When I posted a vlog about masturbation on my YouTube channel in 2017, I was met with outrage. A prominent filmmaker in Cambodia called for the government to ban my page, saying that I was encouraging young people to masturbate. I suppose he meant I encourage women to masturbate because the fact that men masturbate has never been a secret. The video has been viewed half a million times. In 2020, I did another video specifically about female masturbation that was viewed 2.7 million times. Although this time, I noticed that the reactions I received were quite different. Within the three years, sex has been talked about a little more openly.

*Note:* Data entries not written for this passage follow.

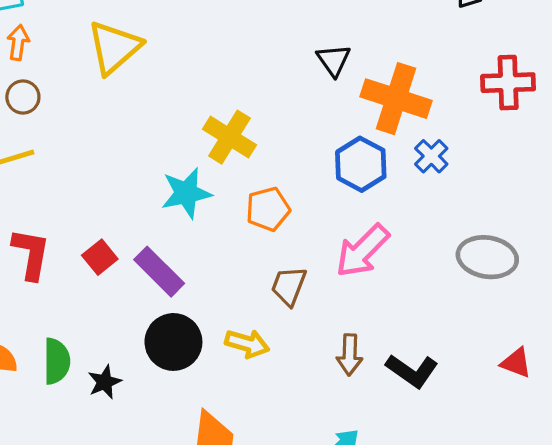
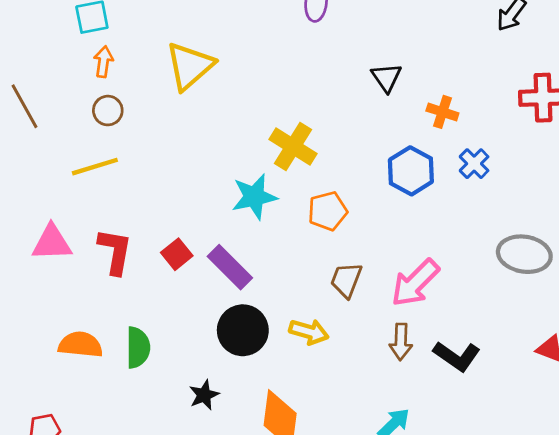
orange cross: (396, 99) -> (442, 112), size x0.5
pink arrow: (362, 251) -> (415, 283), moved
black star: (105, 382) -> (204, 395), moved

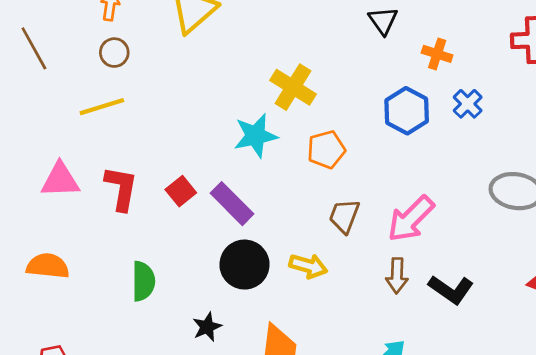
orange semicircle: (80, 345) -> (48, 266), moved

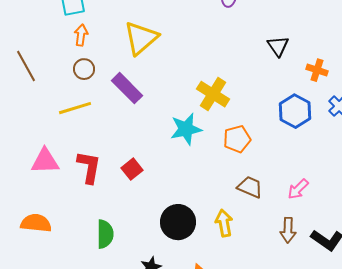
purple rectangle: (232, 204) -> (127, 88), moved
brown trapezoid: (344, 216) -> (250, 187), turned 92
pink arrow: (411, 219) -> (298, 189), size x0.6
yellow arrow: (308, 266) -> (224, 223), turned -116

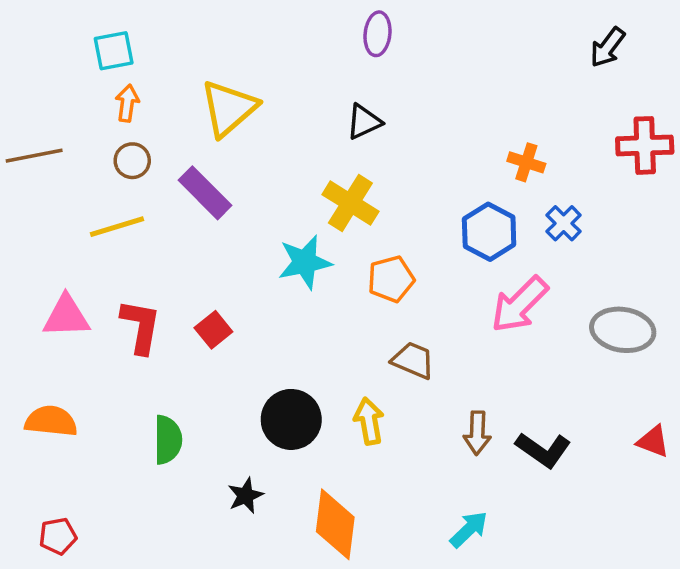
black triangle: (278, 46) -> (364, 122), moved, turned 40
brown line: (26, 66) -> (34, 156), turned -72
pink arrow: (298, 189) -> (520, 304), moved, size x1.6

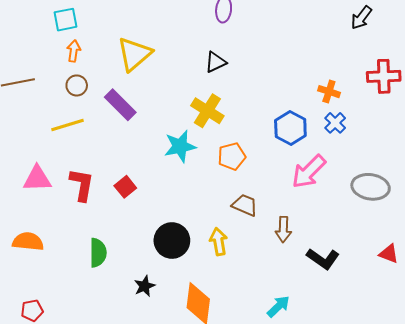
orange cross: (526, 162) -> (329, 92), moved
brown arrow: (477, 433) -> (283, 229), moved

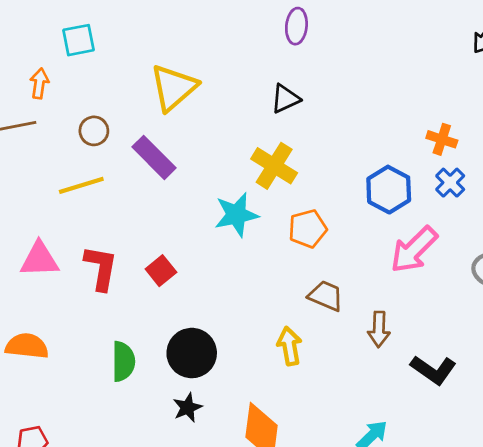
orange arrow: (74, 51) -> (39, 83), moved
black circle: (172, 241) -> (192, 353), moved

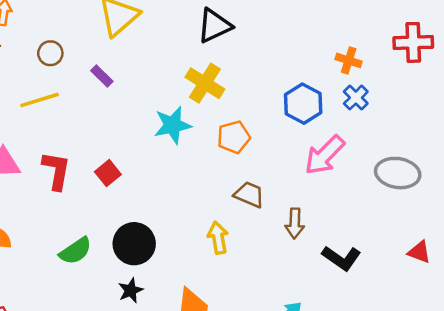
black triangle: (285, 99) -> (214, 26), size x1.4
purple rectangle: (154, 157) -> (102, 76), size x0.6
green semicircle: (123, 361) -> (76, 251), turned 56

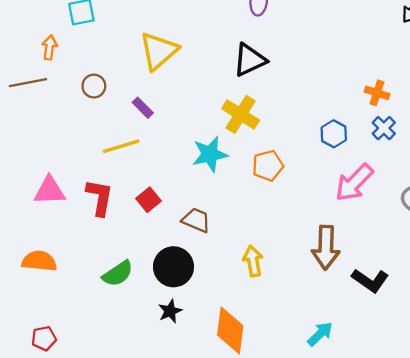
yellow line: (40, 100) -> (121, 146), moved
blue hexagon: (303, 104) -> (334, 134), size x0.7
brown trapezoid: (249, 195) -> (196, 220), moved
brown arrow: (295, 223) -> (326, 247), size x1.5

Progress has been made, albeit slower than I would like. People have gotten used to me talking week after week about taboo and risqué topics.

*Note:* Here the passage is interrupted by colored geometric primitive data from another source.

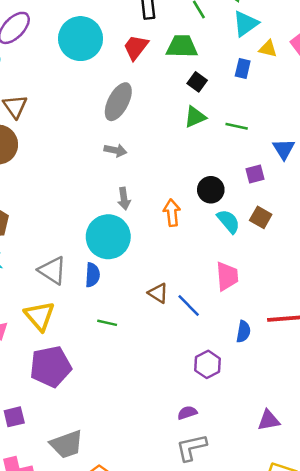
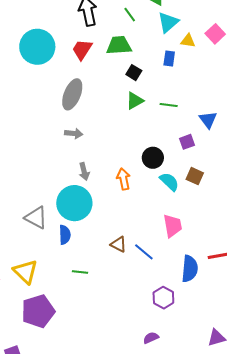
gray triangle: (52, 270) -> (36, 218), moved
blue semicircle: (243, 332) -> (190, 269), size x1.5

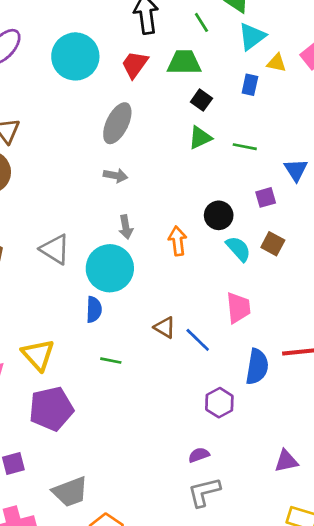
gray triangle: (36, 218) -> (55, 249), moved

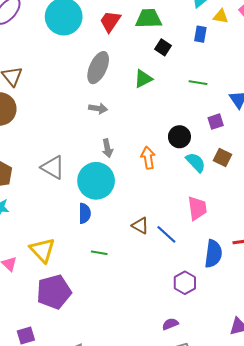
green triangle: (200, 138) -> (143, 79), moved

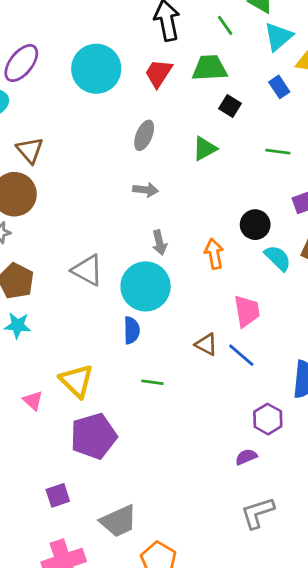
blue rectangle: (200, 34) -> (279, 87), turned -42
gray ellipse: (98, 68) -> (144, 135), size x0.7
pink trapezoid: (197, 208) -> (247, 311), moved
purple semicircle: (170, 324) -> (246, 457), moved

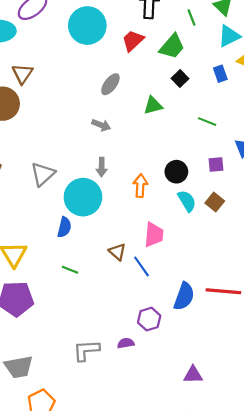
green trapezoid: (210, 68) -> (172, 46), turned 120
gray triangle: (87, 270) -> (43, 174), turned 35
gray L-shape: (258, 513) -> (86, 350), moved

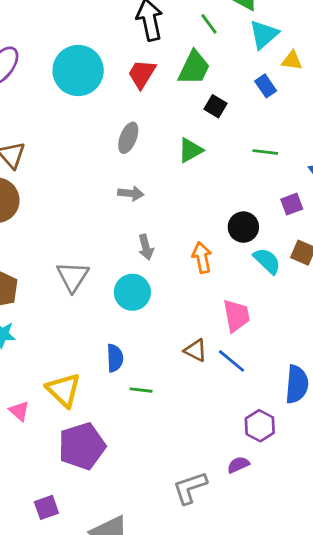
cyan circle: (83, 197) -> (132, 292), size x0.7
blue semicircle: (64, 227) -> (115, 358), moved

Nonetheless, we still have a long way to go. Women’s sexuality is still shamed and suppressed. While pornography isn’t illegal in Cambodia, sex toys are. A few years back, I remember reading an article about sex toys being confiscated by the authorities. The reason for that was that sex toys were against our culture and were believed to encourage sexual assault. I doubt our Khmer ancestors were thinking about sex toys, and as someone who’s dedicated years of her life working on and studying sexual gender-based violence, I know the reasons why perpetrators commit sexual violence, and sex toys are not one of them. I also know that sex toys are a tool for female empowerment because they allow women to discover their body and find out what gives them pleasure in the comfort of their own private space and on their own terms. It’s an integral part of the second-wave feminist movement. It’s bodily autonomy. By criminalizing sex toys, women have one less way to seek pleasure for themselves.

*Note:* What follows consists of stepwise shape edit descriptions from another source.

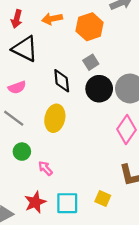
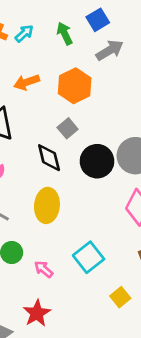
gray square: (91, 62) -> (68, 128), moved
yellow square: (103, 199) -> (120, 297), turned 35
cyan square: (67, 203) -> (89, 257), moved, turned -30

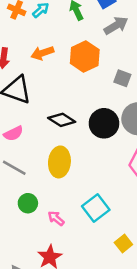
gray square: (68, 128) -> (122, 78), moved, turned -30
black diamond: (49, 158) -> (62, 120), turned -44

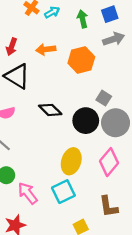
gray square: (122, 78) -> (104, 98), moved
yellow ellipse: (59, 162) -> (71, 161), moved
pink arrow: (56, 218) -> (28, 193), size x1.5

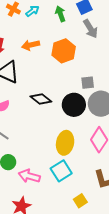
gray arrow: (114, 39) -> (90, 29), turned 84
gray square: (104, 98) -> (88, 83), turned -32
pink arrow: (28, 193) -> (29, 176), turned -30

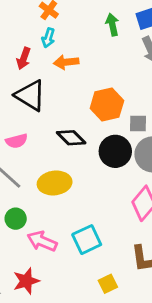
cyan arrow: (32, 11) -> (48, 38), moved, turned 136
orange hexagon: (64, 51) -> (107, 105), moved
yellow ellipse: (65, 143) -> (55, 183), moved, turned 65

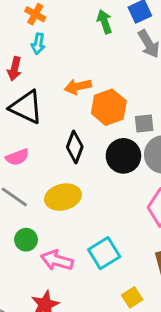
orange arrow: (66, 62) -> (78, 87), moved
black diamond: (71, 138) -> (75, 147), turned 72

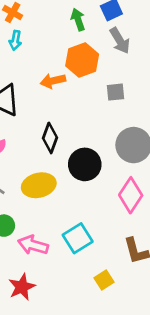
orange hexagon: (109, 107) -> (82, 60), moved
gray square: (144, 123) -> (116, 92), moved
black circle: (123, 156) -> (85, 164), moved

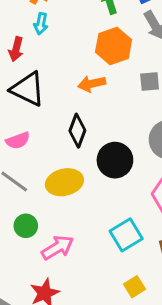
orange arrow: (53, 81) -> (92, 84), moved
cyan square: (78, 238) -> (126, 235), moved
pink arrow: (33, 245) -> (57, 248), turned 132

Within the past 10 years, I have brought up discussions about sex, starting from a small blog to weekly vlogs five years ago. I’m a feminist, and I believe some of the key elements of feminism are the freedom to learn about sex, exercise our bodily autonomy, and to explore our sexuality. I didn’t have the tools to do that when I was young. My journey was through trials and errors, and I was fortunate enough to have the resources to find my own path. But it wasn’t an easy one. I started A Dose of Cath because I wanted to pave a way for people, especially young people, to own their sex life and stumble as little as possible along the way. I don’t want young girls to learn about safe sex after they become unintentionally pregnant, and I don’t want a woman to spend her entire life not knowing the earthshaking feeling of an orgasm. And thus, A Dose of Cath was born.
However, I see hope in the future. I see more and more young women creating their own platforms to talk about pleasure, menstruation, contraception and safe sex. I see young people coming out as LGBTIQ+. And I see young women talking about sex in ways that I never saw before. If there’s one thing that I hope people will take away from my videos, it’s that I want them to know that their body is their own to explore and discover, to love and to find pleasure in. Self-love is a form of love that no one else can take away from you.